Quote:
Originally Posted by Top banana
The BT network was paid for by the tax payers and handed to BT as part of its privatisation, ie they never paid a penny for it. The predecessor s to VM shelled out 13 billion pounds of their own money to build their Network. That the difference as I see it. Seems a tad unfair and can't see it happening unless there is some sort of payback to VM
|
The BT network was paid for by the taxpayer and purchased from the taxpayer when BT was privatised. The shares in the company were purchased from the government, not handed out for free.
You may consider it a difference, the law doesn't. Due to BT being considered to have significant market power and a former state monopoly it is regulated and inherited a universal service obligation. These and the other conditions of BT's regulation are in a series of laws. It was a concern for ntl when considering ways to expand the network that if they grew too large they may be considered to have SMP and find themselves regulated in the same way.
You may consider it unfair and not see it happening but barring legal changes it can and will happen.
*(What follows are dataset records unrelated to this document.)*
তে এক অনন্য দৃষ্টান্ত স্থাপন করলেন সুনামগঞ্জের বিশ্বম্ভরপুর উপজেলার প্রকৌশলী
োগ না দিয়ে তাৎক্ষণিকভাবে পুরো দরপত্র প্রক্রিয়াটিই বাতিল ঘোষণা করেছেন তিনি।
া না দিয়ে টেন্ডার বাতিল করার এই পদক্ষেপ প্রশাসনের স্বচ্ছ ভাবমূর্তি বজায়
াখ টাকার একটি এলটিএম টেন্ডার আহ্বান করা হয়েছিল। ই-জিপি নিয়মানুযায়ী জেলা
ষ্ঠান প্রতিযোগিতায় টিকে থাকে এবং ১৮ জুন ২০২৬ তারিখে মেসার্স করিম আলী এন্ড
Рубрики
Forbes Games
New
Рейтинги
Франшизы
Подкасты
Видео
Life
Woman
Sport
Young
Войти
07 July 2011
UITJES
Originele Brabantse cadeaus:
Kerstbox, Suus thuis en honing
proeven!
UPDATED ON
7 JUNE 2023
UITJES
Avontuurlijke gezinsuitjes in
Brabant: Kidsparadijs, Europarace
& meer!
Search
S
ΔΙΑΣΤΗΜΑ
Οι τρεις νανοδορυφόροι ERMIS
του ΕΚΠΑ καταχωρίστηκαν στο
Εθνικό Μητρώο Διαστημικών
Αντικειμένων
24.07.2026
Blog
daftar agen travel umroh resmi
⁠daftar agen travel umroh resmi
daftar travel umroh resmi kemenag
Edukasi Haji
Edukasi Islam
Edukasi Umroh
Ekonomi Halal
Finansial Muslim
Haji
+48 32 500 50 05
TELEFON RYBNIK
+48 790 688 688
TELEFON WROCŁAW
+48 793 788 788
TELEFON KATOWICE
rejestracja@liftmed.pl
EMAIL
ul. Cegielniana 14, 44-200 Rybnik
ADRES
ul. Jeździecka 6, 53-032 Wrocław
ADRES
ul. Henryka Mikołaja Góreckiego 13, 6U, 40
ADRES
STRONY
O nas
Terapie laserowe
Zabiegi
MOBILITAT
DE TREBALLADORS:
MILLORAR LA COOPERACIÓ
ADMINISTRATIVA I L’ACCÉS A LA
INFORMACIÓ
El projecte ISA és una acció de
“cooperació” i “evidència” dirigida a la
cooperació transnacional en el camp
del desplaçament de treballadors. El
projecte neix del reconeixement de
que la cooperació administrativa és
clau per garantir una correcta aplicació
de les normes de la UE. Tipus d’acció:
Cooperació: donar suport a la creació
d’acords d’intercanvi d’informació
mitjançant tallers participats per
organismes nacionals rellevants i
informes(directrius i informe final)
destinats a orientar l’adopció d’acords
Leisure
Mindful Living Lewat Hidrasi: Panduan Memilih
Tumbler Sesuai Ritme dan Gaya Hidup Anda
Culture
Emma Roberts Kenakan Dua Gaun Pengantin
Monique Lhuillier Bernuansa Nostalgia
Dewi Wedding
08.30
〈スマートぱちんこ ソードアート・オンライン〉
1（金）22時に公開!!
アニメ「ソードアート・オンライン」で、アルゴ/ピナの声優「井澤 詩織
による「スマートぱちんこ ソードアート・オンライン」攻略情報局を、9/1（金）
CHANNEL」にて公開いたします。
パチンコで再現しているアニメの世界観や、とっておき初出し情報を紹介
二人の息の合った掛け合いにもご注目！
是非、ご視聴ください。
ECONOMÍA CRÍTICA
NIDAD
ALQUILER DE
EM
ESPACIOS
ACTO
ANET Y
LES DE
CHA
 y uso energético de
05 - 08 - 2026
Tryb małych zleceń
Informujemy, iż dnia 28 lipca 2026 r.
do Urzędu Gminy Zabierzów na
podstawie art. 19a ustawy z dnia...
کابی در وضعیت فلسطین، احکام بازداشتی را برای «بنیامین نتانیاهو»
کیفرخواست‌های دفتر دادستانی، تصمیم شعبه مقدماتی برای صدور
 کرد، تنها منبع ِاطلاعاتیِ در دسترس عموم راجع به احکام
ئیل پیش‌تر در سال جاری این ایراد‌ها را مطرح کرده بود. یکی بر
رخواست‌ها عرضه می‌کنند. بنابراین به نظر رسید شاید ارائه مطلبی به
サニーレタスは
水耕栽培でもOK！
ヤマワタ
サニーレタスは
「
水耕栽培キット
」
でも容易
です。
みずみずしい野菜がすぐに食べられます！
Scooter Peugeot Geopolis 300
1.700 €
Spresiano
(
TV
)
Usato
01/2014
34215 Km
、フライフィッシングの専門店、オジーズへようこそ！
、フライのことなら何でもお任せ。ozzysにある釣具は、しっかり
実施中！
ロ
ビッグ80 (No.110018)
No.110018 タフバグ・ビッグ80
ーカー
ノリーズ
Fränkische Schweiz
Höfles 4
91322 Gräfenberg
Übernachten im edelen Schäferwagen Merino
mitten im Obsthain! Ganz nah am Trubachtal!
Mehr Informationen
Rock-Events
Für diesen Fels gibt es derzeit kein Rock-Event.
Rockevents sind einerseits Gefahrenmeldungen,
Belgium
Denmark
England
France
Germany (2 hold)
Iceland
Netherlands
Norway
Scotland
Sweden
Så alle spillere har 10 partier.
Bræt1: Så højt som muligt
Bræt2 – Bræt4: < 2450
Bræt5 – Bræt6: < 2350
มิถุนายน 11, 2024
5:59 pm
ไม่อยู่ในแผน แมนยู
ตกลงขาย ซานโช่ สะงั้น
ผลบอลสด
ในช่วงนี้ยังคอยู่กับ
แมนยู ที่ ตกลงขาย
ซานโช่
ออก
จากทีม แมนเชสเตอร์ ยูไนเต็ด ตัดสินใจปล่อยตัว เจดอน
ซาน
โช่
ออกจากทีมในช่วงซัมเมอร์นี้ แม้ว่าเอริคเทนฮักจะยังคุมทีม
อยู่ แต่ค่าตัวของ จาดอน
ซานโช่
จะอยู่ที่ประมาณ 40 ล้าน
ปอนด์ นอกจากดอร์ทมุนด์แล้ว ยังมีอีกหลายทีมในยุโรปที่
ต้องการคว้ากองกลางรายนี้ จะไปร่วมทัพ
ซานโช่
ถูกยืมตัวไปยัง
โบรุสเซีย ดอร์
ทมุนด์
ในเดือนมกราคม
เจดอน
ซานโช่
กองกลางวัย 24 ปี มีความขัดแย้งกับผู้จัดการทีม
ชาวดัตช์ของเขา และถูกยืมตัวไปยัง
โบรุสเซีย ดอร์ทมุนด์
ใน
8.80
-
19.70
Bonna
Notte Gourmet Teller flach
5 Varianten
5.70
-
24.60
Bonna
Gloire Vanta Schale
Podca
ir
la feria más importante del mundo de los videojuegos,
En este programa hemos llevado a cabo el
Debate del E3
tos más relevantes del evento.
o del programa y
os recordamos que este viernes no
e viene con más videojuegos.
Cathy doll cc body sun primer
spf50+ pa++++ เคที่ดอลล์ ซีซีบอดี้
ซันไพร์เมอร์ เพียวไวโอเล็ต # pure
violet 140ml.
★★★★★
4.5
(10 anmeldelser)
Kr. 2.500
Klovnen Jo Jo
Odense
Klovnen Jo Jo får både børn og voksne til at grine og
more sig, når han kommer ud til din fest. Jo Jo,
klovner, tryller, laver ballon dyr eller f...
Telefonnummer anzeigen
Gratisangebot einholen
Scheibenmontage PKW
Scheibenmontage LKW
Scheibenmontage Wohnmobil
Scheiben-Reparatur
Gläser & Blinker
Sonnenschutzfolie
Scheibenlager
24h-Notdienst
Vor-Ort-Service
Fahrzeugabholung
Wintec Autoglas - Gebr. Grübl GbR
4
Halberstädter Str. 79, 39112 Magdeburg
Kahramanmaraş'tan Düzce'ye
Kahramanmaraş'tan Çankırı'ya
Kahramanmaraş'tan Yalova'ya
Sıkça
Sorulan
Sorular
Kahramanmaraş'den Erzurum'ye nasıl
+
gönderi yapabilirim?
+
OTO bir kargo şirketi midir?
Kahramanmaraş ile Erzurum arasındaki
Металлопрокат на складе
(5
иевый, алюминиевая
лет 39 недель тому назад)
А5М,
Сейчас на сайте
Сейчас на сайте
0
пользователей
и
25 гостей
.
VM will of course be paid for access to their infrastructure, it won't be free.
EDIT: Curious though - why do you care about fairness as far as your cable supplier go? If as a result of these changes investment is driven which delivers better services to everyone will you be complaining about how unfair it is on LGI that they had to open up their infrastructure while contemplating whether to take a 1Gb down and up FTTP service or VM's new 1.5Gb down, 250Mb up DOCSIS 3.1 service?
I get investors and staff feeling hard done by but normal customers? Really?